What you have to do:
For each line below that includes the string "with", show the whole line.

Materials provided:

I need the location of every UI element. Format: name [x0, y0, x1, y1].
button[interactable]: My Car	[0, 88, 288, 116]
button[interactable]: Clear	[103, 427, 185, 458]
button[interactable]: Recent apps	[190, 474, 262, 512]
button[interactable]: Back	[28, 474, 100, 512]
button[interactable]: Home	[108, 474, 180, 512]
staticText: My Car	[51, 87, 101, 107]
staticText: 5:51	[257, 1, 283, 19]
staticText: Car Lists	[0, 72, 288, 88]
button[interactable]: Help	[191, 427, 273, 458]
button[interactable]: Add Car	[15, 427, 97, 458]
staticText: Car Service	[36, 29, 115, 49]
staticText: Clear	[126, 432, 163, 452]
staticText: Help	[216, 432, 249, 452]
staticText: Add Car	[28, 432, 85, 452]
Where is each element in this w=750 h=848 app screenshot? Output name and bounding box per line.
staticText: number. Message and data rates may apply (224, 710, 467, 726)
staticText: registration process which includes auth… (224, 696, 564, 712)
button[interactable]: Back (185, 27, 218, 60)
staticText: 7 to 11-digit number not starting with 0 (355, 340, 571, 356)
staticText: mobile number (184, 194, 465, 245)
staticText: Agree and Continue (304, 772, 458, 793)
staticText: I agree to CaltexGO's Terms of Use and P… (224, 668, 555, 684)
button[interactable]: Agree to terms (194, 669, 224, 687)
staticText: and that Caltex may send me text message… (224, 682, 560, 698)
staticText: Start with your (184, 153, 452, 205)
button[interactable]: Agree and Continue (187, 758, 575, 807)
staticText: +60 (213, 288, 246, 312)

Result of this exercise:
staticText: 7 to 11-digit number not starting with 0 (355, 340, 571, 356)
staticText: Start with your (184, 153, 452, 205)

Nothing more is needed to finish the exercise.